▸ **WHAT THIS TASK INVOLVES**: Show me each line of the listing below where the word "badge" appears.

▸ **STORED DATA**:
-- -- --

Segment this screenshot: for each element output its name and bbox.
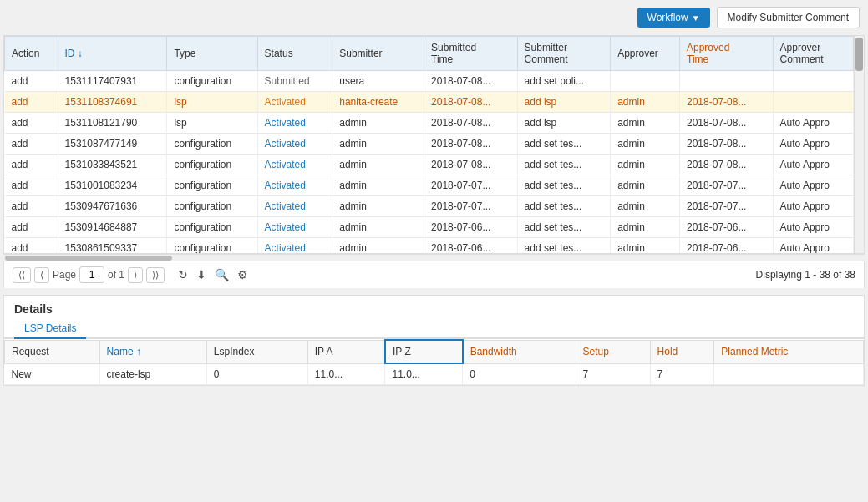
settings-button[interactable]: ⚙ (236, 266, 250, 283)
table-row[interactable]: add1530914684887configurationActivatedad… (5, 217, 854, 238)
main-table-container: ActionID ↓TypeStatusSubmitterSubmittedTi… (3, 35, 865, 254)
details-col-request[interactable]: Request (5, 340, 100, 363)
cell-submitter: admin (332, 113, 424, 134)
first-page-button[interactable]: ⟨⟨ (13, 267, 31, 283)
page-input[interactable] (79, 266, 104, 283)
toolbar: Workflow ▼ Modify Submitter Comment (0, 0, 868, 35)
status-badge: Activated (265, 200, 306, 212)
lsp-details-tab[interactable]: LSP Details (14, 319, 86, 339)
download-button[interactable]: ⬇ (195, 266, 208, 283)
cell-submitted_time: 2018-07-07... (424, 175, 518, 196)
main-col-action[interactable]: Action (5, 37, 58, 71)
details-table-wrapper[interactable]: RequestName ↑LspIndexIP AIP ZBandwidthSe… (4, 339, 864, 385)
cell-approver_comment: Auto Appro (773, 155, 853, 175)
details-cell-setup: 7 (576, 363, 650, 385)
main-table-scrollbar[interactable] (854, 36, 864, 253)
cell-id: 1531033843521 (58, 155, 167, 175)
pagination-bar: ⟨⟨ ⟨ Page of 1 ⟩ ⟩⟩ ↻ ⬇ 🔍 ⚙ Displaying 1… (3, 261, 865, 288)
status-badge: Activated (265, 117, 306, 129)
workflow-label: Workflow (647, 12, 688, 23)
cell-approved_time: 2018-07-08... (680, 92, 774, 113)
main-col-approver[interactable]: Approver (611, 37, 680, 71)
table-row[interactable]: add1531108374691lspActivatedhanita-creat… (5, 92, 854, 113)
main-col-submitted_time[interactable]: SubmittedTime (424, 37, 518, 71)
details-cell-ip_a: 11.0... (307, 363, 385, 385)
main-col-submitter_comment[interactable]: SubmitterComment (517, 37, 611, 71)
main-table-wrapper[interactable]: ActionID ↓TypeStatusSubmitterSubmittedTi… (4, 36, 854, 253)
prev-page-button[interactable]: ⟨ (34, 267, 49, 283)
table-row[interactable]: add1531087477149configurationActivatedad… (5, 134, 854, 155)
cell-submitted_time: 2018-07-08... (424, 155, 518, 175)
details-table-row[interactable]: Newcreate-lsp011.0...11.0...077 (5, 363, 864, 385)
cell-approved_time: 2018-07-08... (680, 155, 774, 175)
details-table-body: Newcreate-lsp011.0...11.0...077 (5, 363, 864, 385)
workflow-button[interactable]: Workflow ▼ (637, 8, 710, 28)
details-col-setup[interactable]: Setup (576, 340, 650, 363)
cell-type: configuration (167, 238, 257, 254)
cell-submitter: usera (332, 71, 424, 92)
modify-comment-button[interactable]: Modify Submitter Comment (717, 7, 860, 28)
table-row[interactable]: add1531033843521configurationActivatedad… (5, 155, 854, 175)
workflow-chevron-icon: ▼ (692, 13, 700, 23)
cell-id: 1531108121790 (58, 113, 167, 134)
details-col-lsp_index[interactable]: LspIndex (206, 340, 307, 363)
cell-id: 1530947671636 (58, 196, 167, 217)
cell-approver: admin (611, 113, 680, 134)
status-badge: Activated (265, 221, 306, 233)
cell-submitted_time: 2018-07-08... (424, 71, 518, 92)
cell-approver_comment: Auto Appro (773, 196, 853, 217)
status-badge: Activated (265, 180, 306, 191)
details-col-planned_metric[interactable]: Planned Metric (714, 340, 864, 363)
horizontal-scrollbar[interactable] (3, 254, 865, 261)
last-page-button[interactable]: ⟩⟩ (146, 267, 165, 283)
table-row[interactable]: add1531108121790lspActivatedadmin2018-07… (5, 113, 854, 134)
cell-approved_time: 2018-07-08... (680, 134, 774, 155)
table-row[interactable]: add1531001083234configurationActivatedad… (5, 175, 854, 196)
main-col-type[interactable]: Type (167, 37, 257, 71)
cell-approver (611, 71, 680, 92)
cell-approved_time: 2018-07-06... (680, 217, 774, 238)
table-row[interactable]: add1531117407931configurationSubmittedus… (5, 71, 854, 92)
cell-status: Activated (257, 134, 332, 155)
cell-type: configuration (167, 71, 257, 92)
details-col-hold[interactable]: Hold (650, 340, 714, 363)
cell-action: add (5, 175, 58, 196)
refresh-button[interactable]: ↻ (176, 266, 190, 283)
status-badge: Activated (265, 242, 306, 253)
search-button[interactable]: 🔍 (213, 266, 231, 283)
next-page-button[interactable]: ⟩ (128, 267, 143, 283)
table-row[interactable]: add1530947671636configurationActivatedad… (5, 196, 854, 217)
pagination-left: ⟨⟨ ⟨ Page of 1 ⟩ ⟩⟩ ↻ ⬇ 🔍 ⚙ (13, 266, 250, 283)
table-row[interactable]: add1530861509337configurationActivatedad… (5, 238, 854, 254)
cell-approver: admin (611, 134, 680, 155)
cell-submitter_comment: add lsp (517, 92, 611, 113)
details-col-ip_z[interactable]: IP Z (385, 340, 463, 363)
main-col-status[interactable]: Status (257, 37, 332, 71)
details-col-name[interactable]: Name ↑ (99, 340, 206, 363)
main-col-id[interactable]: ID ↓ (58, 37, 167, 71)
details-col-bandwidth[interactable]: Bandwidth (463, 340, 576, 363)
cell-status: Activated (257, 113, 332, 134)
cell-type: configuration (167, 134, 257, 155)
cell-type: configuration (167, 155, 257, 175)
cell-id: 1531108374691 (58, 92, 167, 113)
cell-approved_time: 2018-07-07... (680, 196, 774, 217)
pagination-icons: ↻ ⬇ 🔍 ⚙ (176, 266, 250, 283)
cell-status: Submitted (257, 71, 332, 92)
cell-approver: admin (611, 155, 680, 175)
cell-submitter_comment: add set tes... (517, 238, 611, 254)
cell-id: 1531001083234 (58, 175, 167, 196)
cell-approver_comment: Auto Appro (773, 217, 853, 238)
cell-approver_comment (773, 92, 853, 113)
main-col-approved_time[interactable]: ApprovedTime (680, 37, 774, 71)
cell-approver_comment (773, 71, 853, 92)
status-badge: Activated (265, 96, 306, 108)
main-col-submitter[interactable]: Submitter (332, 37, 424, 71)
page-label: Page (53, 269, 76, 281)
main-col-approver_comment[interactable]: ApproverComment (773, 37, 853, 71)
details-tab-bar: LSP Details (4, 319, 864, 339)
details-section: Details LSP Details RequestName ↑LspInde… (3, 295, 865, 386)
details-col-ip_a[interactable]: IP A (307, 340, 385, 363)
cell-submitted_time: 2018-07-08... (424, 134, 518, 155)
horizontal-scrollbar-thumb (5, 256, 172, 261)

-- -- --

▸ **WRITTEN SOLUTION**:
status-badge: Activated (265, 200, 306, 212)
status-badge: Activated (265, 117, 306, 129)
status-badge: Activated (265, 221, 306, 233)
status-badge: Activated (265, 180, 306, 191)
status-badge: Activated (265, 242, 306, 253)
status-badge: Activated (265, 96, 306, 108)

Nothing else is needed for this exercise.